Numbers don’t make a lot of sense to me.
ICANN has released a projected cash flow and profit and loss statement from the new top level domain name program. It has me scratching my head.
The non-profit presents two sets of numbers.
First is an overall program cashflow statement. The program considers only 500 applications (which is near the low end of what most people are estimating). It also doesn’t show any revenue from auctions. To be fair, estimating auction revenue is basically a crap shoot.
This shows an “operating income” of about $42 million.
But then there are two expected cash outflows that net everything out to about zero: $30 million for “risk costs” (ICANN gives examples of service interruption, system failure…I’ll call it lawsuits) and $12.5 million for “historical dev costs”, which are pegged at $25,000 per application.
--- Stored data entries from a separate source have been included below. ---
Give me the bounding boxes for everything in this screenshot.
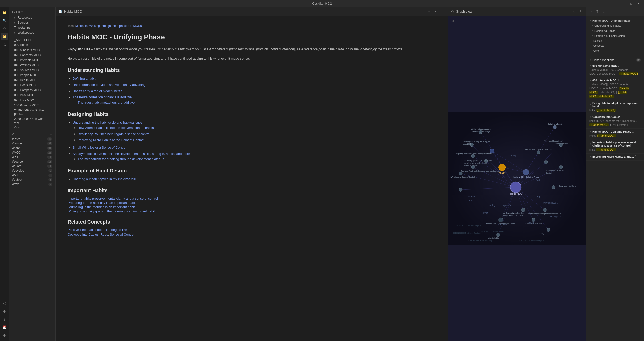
sidebar-item-050[interactable]: 050 Sources MOC — [10, 68, 54, 73]
link-habit-cycle[interactable]: Understanding the habit cycle and habitu… — [73, 121, 142, 124]
sidebar-item-sources[interactable]: Sources — [10, 20, 54, 25]
search-icon[interactable]: 🔍 — [1, 17, 8, 24]
sidebar-item-resources[interactable]: Resources — [10, 15, 54, 20]
link-improving-micro[interactable]: Improving Micro Habits at the Point of C… — [78, 138, 144, 142]
graph-tag-map: #map — [511, 154, 516, 157]
sidebar-item-100[interactable]: 100 Projects MOC — [10, 103, 54, 108]
sidebar-item-020[interactable]: 020 Concepts MOC — [10, 53, 54, 58]
linked-item-mindsets-header[interactable]: ▼ 010 Mindsets MOC 1 — [589, 64, 641, 67]
heading-btn[interactable]: T — [594, 9, 600, 15]
calendar-icon[interactable]: 📅 — [1, 324, 8, 331]
outline-root[interactable]: ▼ Habits MOC - Unifying Phase — [588, 18, 642, 23]
sidebar-item-090[interactable]: 090 PKM MOC — [10, 93, 54, 98]
node-habit-tag — [499, 164, 506, 171]
sidebar-item-2020-06[interactable]: 2020-06-02 O- On the proc… — [10, 108, 54, 116]
editor-tab-title[interactable]: Habits MOC — [64, 10, 82, 13]
graph-close-button[interactable]: ✕ — [571, 9, 577, 14]
sidebar-item-010[interactable]: 010 Mindsets MOC — [10, 47, 54, 53]
link-important4[interactable]: Writing down daily goals in the morning … — [68, 209, 436, 213]
sidebar-item-workspaces[interactable]: Workspaces — [10, 30, 54, 35]
linked-header[interactable]: ▼ Linked mentions 19 — [586, 57, 644, 63]
outline-designing[interactable]: ▼ Designing Habits — [588, 29, 642, 33]
star-icon[interactable]: ☆ — [1, 25, 8, 32]
link-defining[interactable]: Defining a habit — [73, 77, 95, 80]
linked-item-important-habits-header[interactable]: ▼ Important habits preserve mental clari… — [589, 141, 641, 147]
tag-item-fave[interactable]: #fave 7 — [9, 182, 55, 186]
sort-icon[interactable]: ⇅ — [1, 41, 8, 48]
edit-mode-button[interactable]: ✏ — [426, 9, 432, 14]
link-habit-formation[interactable]: Habit formation provides an evolutionary… — [73, 83, 147, 87]
linked-item-improving-header[interactable]: ▼ Improving Micro Habits at the… 1 — [589, 155, 641, 158]
link-important3[interactable]: Journaling in the morning is an importan… — [68, 205, 436, 209]
close-tab-button[interactable]: ✕ — [433, 9, 438, 14]
linked-item-colliding-body: Next: [[Habits MOC]] — [589, 134, 641, 138]
sidebar-item-095[interactable]: 095 Lists MOC — [10, 98, 54, 103]
sidebar-item-030[interactable]: 030 Interests MOC — [10, 58, 54, 63]
link-atomic-habits[interactable]: How Atomic Habits fit into the conversat… — [78, 126, 154, 130]
link-important1[interactable]: Important habits preserve mental clarity… — [68, 197, 436, 200]
graph-settings-icon[interactable]: ⚙ — [450, 18, 456, 24]
window-controls[interactable]: ─ □ ✕ — [622, 1, 641, 6]
sidebar-item-060[interactable]: 060 People MOC — [10, 73, 54, 78]
minimize-button[interactable]: ─ — [622, 1, 627, 6]
link-truest-metaphors[interactable]: The truest habit metaphors are additive — [78, 101, 135, 104]
sidebar-item-070[interactable]: 070 Health MOC — [10, 78, 54, 83]
link-asymptotic[interactable]: An asymptotic curve models the developme… — [73, 152, 190, 156]
linked-item-adapt-header[interactable]: ▼ Being able to adapt is an important ha… — [589, 102, 641, 108]
link-mechanism[interactable]: The mechanism for breaking through devel… — [78, 157, 164, 161]
outline-btn[interactable]: ≡ — [588, 9, 594, 15]
outline-related[interactable]: Related — [588, 39, 642, 43]
tag-item-hash[interactable]: # — [9, 132, 55, 137]
sidebar-item-080[interactable]: 080 Goals MOC — [10, 83, 54, 88]
outline-other[interactable]: Other — [588, 48, 642, 53]
outline-understanding[interactable]: ▼ Understanding Habits — [588, 23, 642, 28]
more-options-button[interactable]: ⋮ — [439, 9, 445, 14]
link-neural-formation[interactable]: The neural formation of habits is additi… — [73, 95, 132, 99]
close-button[interactable]: ✕ — [636, 1, 641, 6]
linked-item-colliding-header[interactable]: ▼ Habits MOC - Colliding Phase 1 — [589, 130, 641, 133]
tag-item-pd[interactable]: #PD 14 — [9, 155, 55, 159]
sort-btn[interactable]: ⇅ — [600, 9, 607, 15]
link-hidden-inertia[interactable]: Habits carry a ton of hidden inertia — [73, 89, 123, 93]
help-icon[interactable]: ? — [1, 316, 8, 323]
sidebar-item-start[interactable]: _START HERE — [10, 37, 54, 42]
link-charting[interactable]: Charting out habit cycles in my life cir… — [73, 177, 138, 181]
link-cobwebs[interactable]: Cobwebs into Cables — [68, 233, 99, 236]
linked-item-cobwebs-header[interactable]: ▼ Cobwebs into Cables 1 — [589, 115, 641, 118]
graph-more-button[interactable]: ⋮ — [578, 9, 583, 14]
tag-item-aq[interactable]: #AQ 8 — [9, 173, 55, 177]
sidebar-item-timestamps[interactable]: Timestamps — [10, 25, 54, 30]
settings-icon[interactable]: ⚙ — [1, 308, 8, 315]
tag-item-concept[interactable]: #concept 32 — [9, 141, 55, 146]
tag-item-output[interactable]: #output 8 — [9, 177, 55, 182]
folder-icon[interactable]: 📂 — [1, 33, 8, 40]
sidebar-item-040[interactable]: 040 Writings MOC — [10, 63, 54, 68]
tag-item-source[interactable]: #source 13 — [9, 159, 55, 164]
files-icon[interactable]: 📁 — [1, 9, 8, 16]
link-like-begets[interactable]: Like begets like — [104, 228, 127, 232]
linked-item-interests-header[interactable]: ▼ 030 Interests MOC 1 — [589, 79, 641, 82]
settings2-icon[interactable]: ⚙ — [1, 332, 8, 339]
link-resiliency[interactable]: Resiliency Routines help regain a sense … — [78, 132, 150, 136]
tag-item-moc[interactable]: #MOC 25 — [9, 150, 55, 155]
link-sense-control[interactable]: Sense of Control — [110, 233, 134, 236]
link-mindsets[interactable]: Mindsets — [75, 24, 88, 28]
sidebar-item-000[interactable]: 000 Home — [10, 42, 54, 47]
link-3phases[interactable]: Walking through the 3 phases of MOCs — [89, 24, 142, 28]
link-reps[interactable]: Reps — [100, 233, 108, 236]
tag-item-develop[interactable]: #develop 9 — [9, 168, 55, 173]
tag-item-quote[interactable]: #quote 11 — [9, 164, 55, 168]
outline-concepts[interactable]: Concepts — [588, 44, 642, 48]
outline-example[interactable]: ▼ Example of Habit Design — [588, 34, 642, 38]
maximize-button[interactable]: □ — [629, 1, 634, 6]
link-important2[interactable]: Preparing for the next day is an importa… — [68, 201, 436, 205]
link-positive-feedback[interactable]: Positive Feedback Loop — [68, 228, 103, 232]
heading-important: Important Habits — [68, 188, 436, 193]
tag-item-habit[interactable]: #habit 31 — [9, 146, 55, 150]
plugin-icon[interactable]: ⬡ — [1, 300, 8, 307]
sidebar-item-ids[interactable]: #ids… — [10, 125, 54, 130]
sidebar-item-085[interactable]: 085 Compass MOC — [10, 88, 54, 93]
link-small-wins[interactable]: Small Wins foster a Sense of Control — [73, 145, 126, 149]
sidebar-item-2020-08[interactable]: 2020-08-08 O- In what way… — [10, 116, 54, 125]
tag-item-pkm[interactable]: #PKM 47 — [9, 137, 55, 141]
Now it’s been a while since I’ve practiced finance, but taking out historical cash outlays from a future cash flow statement doesn’t make a lot of sense to me.
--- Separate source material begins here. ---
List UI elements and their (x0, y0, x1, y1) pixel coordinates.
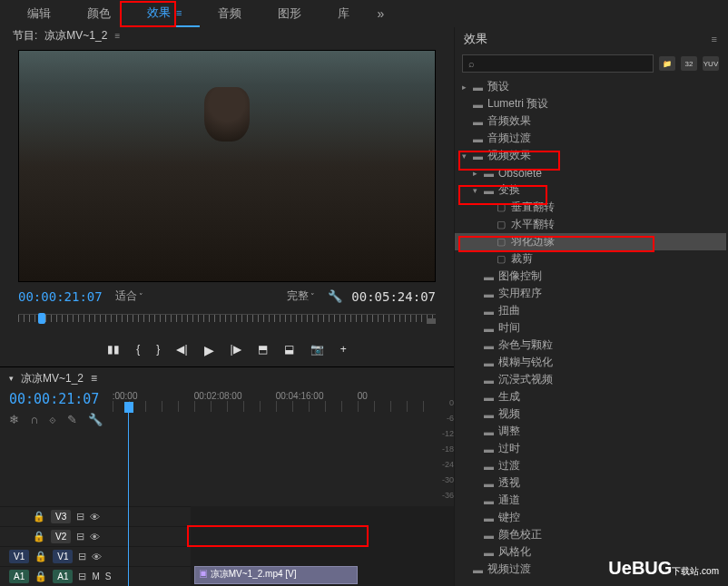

I’d let is slide since the idea is to show the program is cost neutral, but then I start questioning the historical costs. It doesn’t seem to match the actual outlays.
Based on ICANN’s financials, I think the group has spent about $14 million on new gTLD development over the past two financial years alone.
Of course, these numbers don’t include additional ICANN fees and registry fees going forward, which would swing the program to a profit.
I’m also confused by the annual profit and loss statements that show fees from only 150 applications received in 2012 and the rest in 2013. Applications and fees are due in April 2012, right? ICANN’s financial year ends in June. I suppose ICANN may not recognize all of this revenue up front, but it seems like an odd breakdown. Or perhaps I don’t understand the timing.
If you’ve studied ICANN’s financials more, feel free to chime in.
David J Castello says
This cracked me up:
“$30 million for “risk costs” (ICANN gives examples of service interruption, system failure… I’ll call it lawsuits).”
Andrew Allemann says
@ David – honestly I was a bit surprised by the examples they gave. WTF would “system failure” be that would cost $30M?
David J Castello says
@Andrew
I think you nailed it. ICANN is on the defensive and there is no way they won’t be held accountable when one of these gTLDs goes awry. And it only takes one.